L'Association Française pour l’Insertion des Jeunes Diplômés (AFIJ), dont la mission consiste à faciliter et à améliorer l'insertion professionnelle des étudiants et des jeunes diplômés, mène des actions spécifiques depuis 1997 avec l'aide de la Politique de la Ville pour les "jeunes diplômés des quartiers en difficultés". A partir des actions expérimentales menées en 97/98 sur les quartiers en difficulté, l'AFIJ a mené une étude pour mieux cerner l'identité de ce public et les difficultés rencontrées dans leur accès à l'emploi. Sur plusieurs sites en France, l'AFIJ a développé une démarche d'accompagnement spécifique pour les jeunes diplômés issus de l'immigration, afin de pallier leur handicap principal, qui réside selon elle dans l'absence de réseau relationnel. " Cette absence les empêche d'accéder à l'emploi " caché ", alors que la majorité des jeunes obtient son premier emploi de cette manière " indique l'association. Par ailleurs, son enquête montre que plus le diplôme est élevée, plus il est difficile pour un jeune diplômé issu de l'immigration de trouver un emploi, la discrimination jouant encore davantage pour les postes à responsabilité.

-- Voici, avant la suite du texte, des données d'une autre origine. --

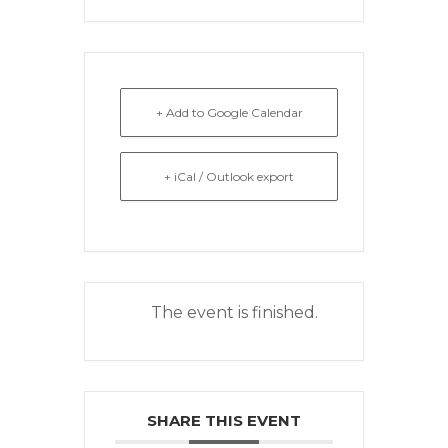
+ Add to Google Calendar
+ iCal / Outlook export
The event is finished.
SHARE THIS EVENT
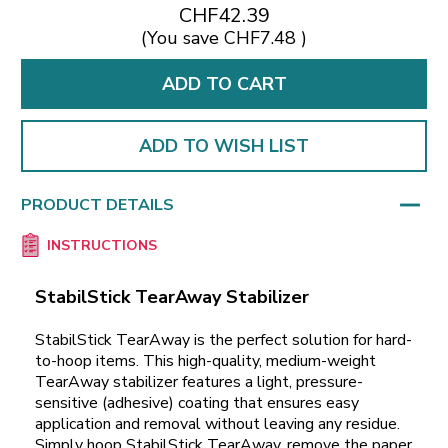
CHF42.39
(You save
CHF7.48
)
ADD TO WISH LIST
PRODUCT DETAILS
INSTRUCTIONS
StabilStick TearAway Stabilizer
StabilStick TearAway is the perfect solution for hard-
to-hoop items. This high-quality, medium-weight
TearAway stabilizer features a light, pressure-
sensitive (adhesive) coating that ensures easy
application and removal without leaving any residue.
Simply hoop StabilStick TearAway, remove the paper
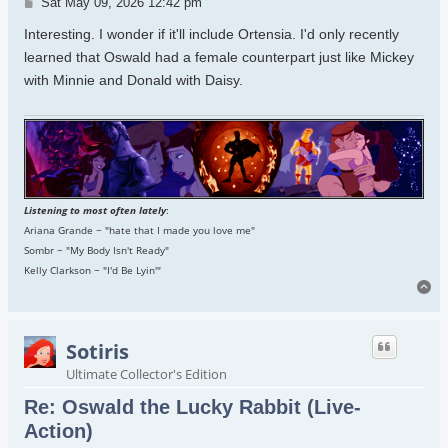
Post
Sat May 09, 2026 12:42 pm
Interesting. I wonder if it'll include Ortensia. I'd only recently
learned that Oswald had a female counterpart just like Mickey
with Minnie and Donald with Daisy.
Listening to most often lately
:
Ariana Grande ~ "hate that I made you love me"
Sombr ~ "My Body Isn't Ready"
Kelly Clarkson ~ "I'd Be Lyin'"
To
Sotiris
Ultimate Collector's Edition
Re: Oswald the Lucky Rabbit (Live-
Action)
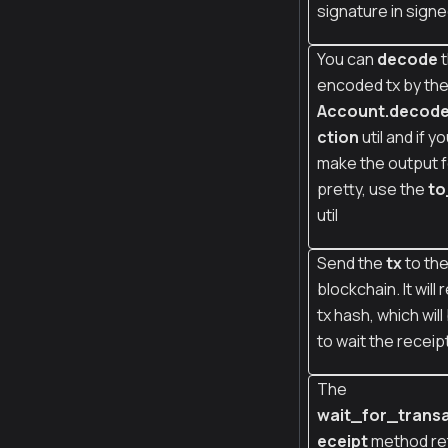
signature in signe
You can
decode
t
encoded tx by th
Account.decod
ction
util and if y
make the output 
pretty, use the
to
util
Send the
tx
to th
blockchain. It will 
tx hash, which wil
to wait the receip
The
wait_for_trans
eceipt
method re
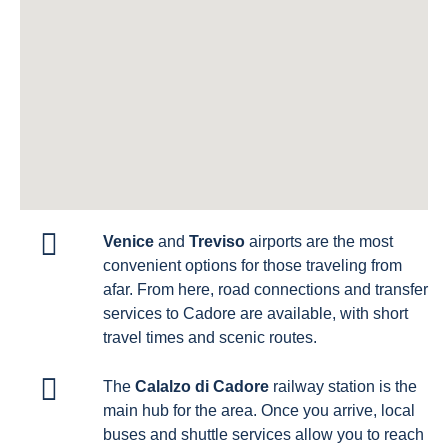
Venice
and
Treviso
airports are the most
convenient options for those traveling from
afar. From here, road connections and transfer
services to Cadore are available, with short
travel times and scenic routes.
The
Calalzo di Cadore
railway station is the
main hub for the area. Once you arrive, local
buses and shuttle services allow you to reach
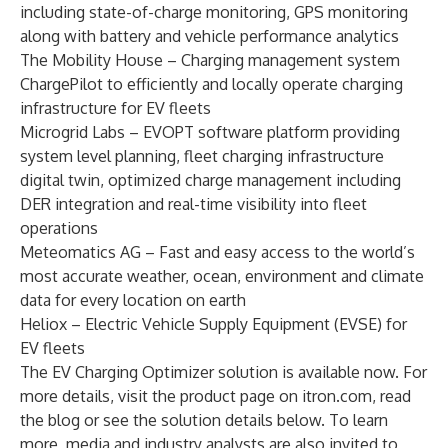
including state-of-charge monitoring, GPS monitoring
along with battery and vehicle performance analytics
The Mobility House
– Charging management system
ChargePilot to efficiently and locally operate charging
infrastructure for EV fleets
Microgrid Labs – EVOPT software platform providing
system level planning, fleet charging infrastructure
digital twin, optimized charge management including
DER integration and real-time visibility into fleet
operations
Meteomatics AG
– Fast and easy access to the world’s
most accurate weather, ocean, environment and climate
data for every location on earth
Heliox
– Electric Vehicle Supply Equipment (EVSE) for
EV fleets
The EV Charging Optimizer solution is available now. For
more details, visit the
product page
on itron.com, read
the blog
or see the solution details below. To learn
more, media and industry analysts are also invited to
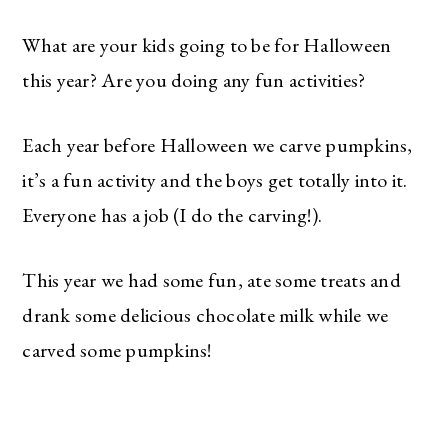
What are your kids going to be for Halloween
this year? Are you doing any fun activities?
Each year before Halloween we carve pumpkins,
it’s a fun activity and the boys get totally into it.
Everyone has a job (I do the carving!).
This year we had some fun, ate some treats and
drank some delicious chocolate milk while we
carved some pumpkins!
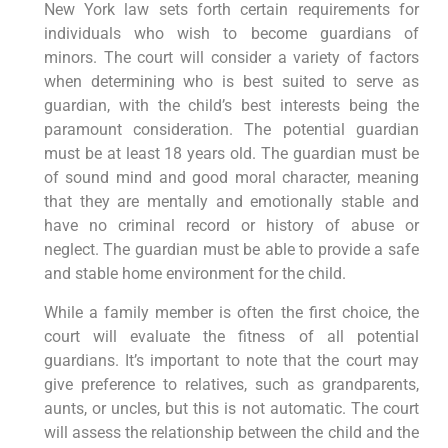
New York law sets forth certain requirements for
individuals who wish to become guardians of
minors. The court will consider a variety of factors
when determining who is best suited to serve as
guardian, with the child’s best interests being the
paramount consideration. The potential guardian
must be at least 18 years old. The guardian must be
of sound mind and good moral character, meaning
that they are mentally and emotionally stable and
have no criminal record or history of abuse or
neglect. The guardian must be able to provide a safe
and stable home environment for the child.
While a family member is often the first choice, the
court will evaluate the fitness of all potential
guardians. It’s important to note that the court may
give preference to relatives, such as grandparents,
aunts, or uncles, but this is not automatic. The court
will assess the relationship between the child and the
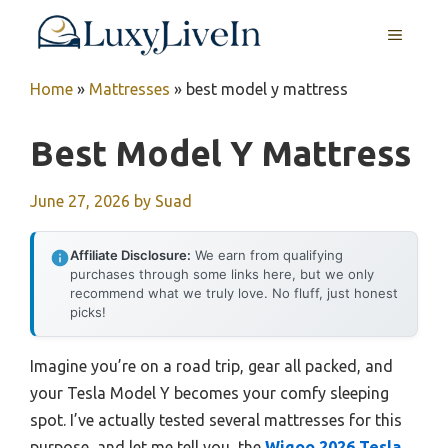
Skip
MENU
to
content
Home
»
Mattresses
»
best model y mattress
Best Model Y Mattress
June 27, 2026
by
Suad
Affiliate Disclosure:
We earn from qualifying
purchases through some links here, but we only
recommend what we truly love. No fluff, just honest
picks!
Imagine you’re on a road trip, gear all packed, and
your Tesla Model Y becomes your comfy sleeping
spot. I’ve actually tested several mattresses for this
purpose, and let me tell you, the
Wigoo 2026 Tesla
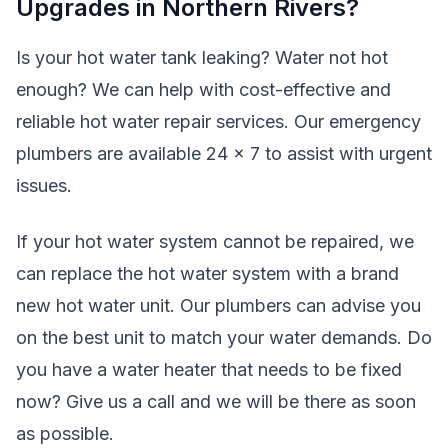
Upgrades in Northern Rivers?
Is your hot water tank leaking? Water not hot
enough? We can help with cost-effective and
reliable hot water repair services. Our emergency
plumbers are available 24 x 7 to assist with urgent
issues.
If your hot water system cannot be repaired, we
can replace the hot water system with a brand
new hot water unit. Our plumbers can advise you
on the best unit to match your water demands. Do
you have a water heater that needs to be fixed
now? Give us a call and we will be there as soon
as possible.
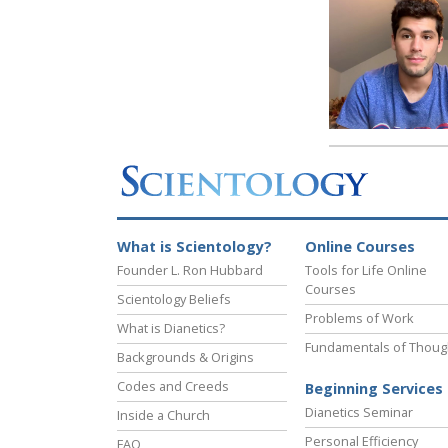
What is Scientology?
Online Courses
Founder L. Ron Hubbard
Tools for Life Online
Courses
Scientology Beliefs
Problems of Work
What is Dianetics?
Fundamentals of Thoug
Backgrounds & Origins
Codes and Creeds
Beginning Services
Dianetics Seminar
Inside a Church
Personal Efficiency
FAQ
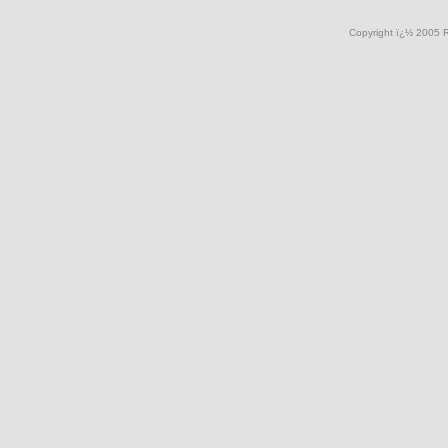
Copyright ï¿½ 2005 R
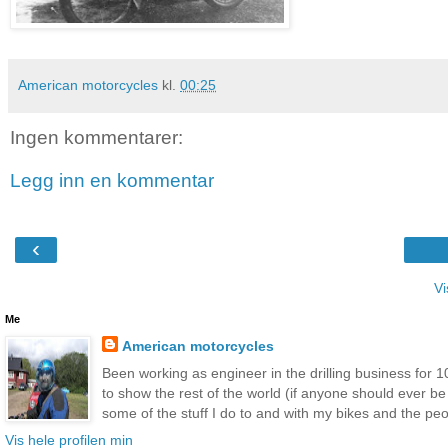
American motorcycles
kl.
00:25
Ingen kommentarer:
Legg inn en kommentar
‹
Vi
Me
American motorcycles
Been working as engineer in the drilling business for 10
to show the rest of the world (if anyone should ever b
some of the stuff I do to and with my bikes and the peop
Vis hele profilen min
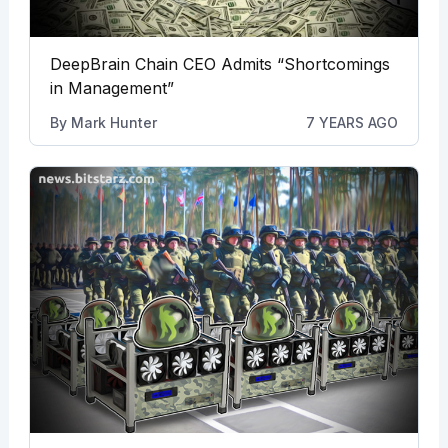
DeepBrain Chain CEO Admits “Shortcomings
in Management”
By
Mark Hunter
7 YEARS AGO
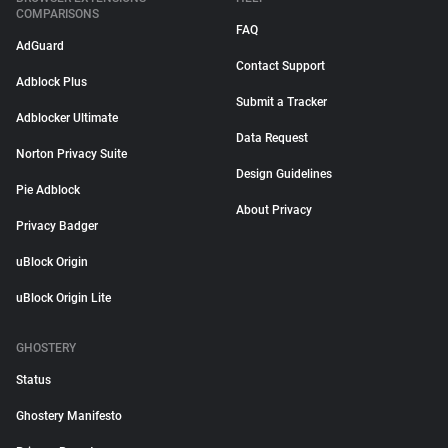
COMPARISONS
FAQ
AdGuard
Contact Support
Adblock Plus
Submit a Tracker
Adblocker Ultimate
Data Request
Norton Privacy Suite
Design Guidelines
Pie Adblock
About Privacy
Privacy Badger
uBlock Origin
uBlock Origin Lite
GHOSTERY
Status
Ghostery Manifesto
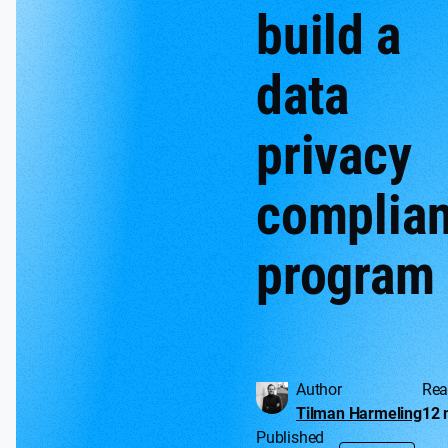
build a
data
privacy
complia
program
Author
Rea
Tilman Harmeling
12 
Published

Ainsi, les jeunes diplômés issus de l'immigration représentent 50% du public accueilli par l'association en France. Face à ce public, qui, selon l'association, " identifie le problème de la discrimination raciale comme la raison principale de leur difficulté à accéder à l'emploi ", l'AFIJ a décidé de changer ses méthodes habituelles pour engager un suivi individualisé de ces jeunes. Ce suivi individuel a pris la forme d'un parrainage par un expert, issu de structures partenaires telles que la jeune chambre économique, l'ANDCP (association nationale des directeurs du personnel), les unions patronales locales, et travaillant dans le secteur d'activité que les jeunes diplômés voulaient intégrer. Les parrains, qui ont eu pour mission d'apporter des informations concrètes aux jeunes diplômés et de leur faire bénéficier de leur réseau professionnel, ont permis à l'AFIJ d'obtenir des résultats satisfaisants. A Marseille par exemple, le taux d'insertion a été de 61,5%. Cette démarche montre que seule une action volontariste peut apporter des résultats. Si les associations de lutte contre les discriminations et les pouvoirs publics demeurent opposées à la politique des quotas, la réalité montre que des actions volontaristes sont indispensables pour créer une dynamique en la matière.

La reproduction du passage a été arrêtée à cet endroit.